LAST weekend’s racing took something of a back seat next to the announcement on Sunday from Aidan Coleman that he will not be returning to the saddle following a complex knee injury.

The 35-year-old suffered a fall at Worcester last June and had been battling to return ever since, undergoing several surgeries on his knee and a shattered tibia, but he has come to the conclusion that his injuries would never heal well enough to allow him to return to the saddle.

Coleman is best known for his association with crowd favourite Paisley Park, hero of the 2019 Stayers’ Hurdle and a three-time winner of both the Cleeve Hurdle and the Long Walk with Coleman on board.

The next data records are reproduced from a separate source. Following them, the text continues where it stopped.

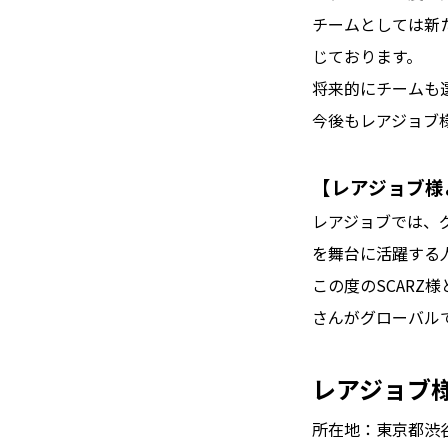
チームとしては新
じております。
将来的にチームも
今後もレアジョブ様
【レアジョブ様
レアジョブでは、グルー
を舞台に活躍する
この度のSCARZ
さんがグローバル
レアジョブ
所在地：東京都渋谷区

The younger brother of former jockey Kevin Coleman, he enjoyed considerable success on the pony racing circuit in Ireland before joining Henrietta Knight in Berkshire.

Household name

It was Sarah Humphrey who provided him with his first winner under rules when Tashkandi landed a lowly selling hurdle at Uttoxeter in October 2007, but his link-up with Venetia Williams made him a household name, and the Herefordshire handler gave him the vast majority of his wins in his first few seasons, including a Cheltenham Festival success with Kayf Aramis.

The best-known horse he rode for Williams was Mon Mome and the partnership finished third in the 2010 Gold Cup, but Coleman rode stable companion Stan in the 2009 Grand National, leaving the late Liam Treadwell free to ride 100/1 shot Mon Mome to immortality in that contest.

In more recent years, Coleman has teamed up to good effect with J.P. McManus and focused more on quality rather than trying to become champion jockey, for which he was widely touted.

He won four times at the top level on Jonbon and three times on Epatante in the McManus colours, while another career highlight came when riding Henry de Bromhead’s Put The Kettle On in the 2021 Champion Chase.